[Saved entries]
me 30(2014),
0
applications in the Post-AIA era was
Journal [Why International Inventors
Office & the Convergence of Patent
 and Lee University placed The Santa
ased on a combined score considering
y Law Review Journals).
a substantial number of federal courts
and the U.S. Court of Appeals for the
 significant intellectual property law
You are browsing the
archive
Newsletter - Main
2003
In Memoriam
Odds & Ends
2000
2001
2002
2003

==

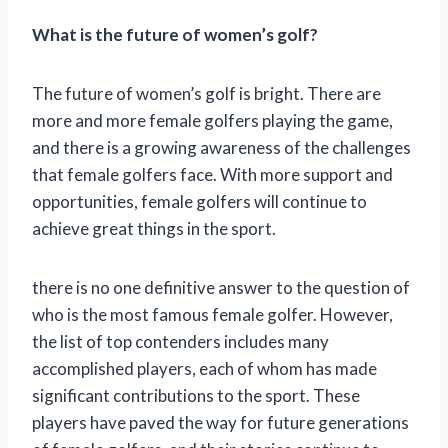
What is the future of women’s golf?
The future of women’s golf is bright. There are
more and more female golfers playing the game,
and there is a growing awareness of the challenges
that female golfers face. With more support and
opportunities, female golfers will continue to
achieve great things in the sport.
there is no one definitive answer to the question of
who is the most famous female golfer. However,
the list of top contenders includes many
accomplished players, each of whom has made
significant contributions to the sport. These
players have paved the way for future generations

...

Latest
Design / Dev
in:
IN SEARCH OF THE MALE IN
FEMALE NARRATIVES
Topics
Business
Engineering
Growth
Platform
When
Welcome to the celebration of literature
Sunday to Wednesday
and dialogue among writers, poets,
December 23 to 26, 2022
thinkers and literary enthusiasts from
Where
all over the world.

What is needed: Copy each line in the data that holds the word "golfers".

Solution to the problem:
more and more female golfers playing the game,
that female golfers face. With more support and
opportunities, female golfers will continue to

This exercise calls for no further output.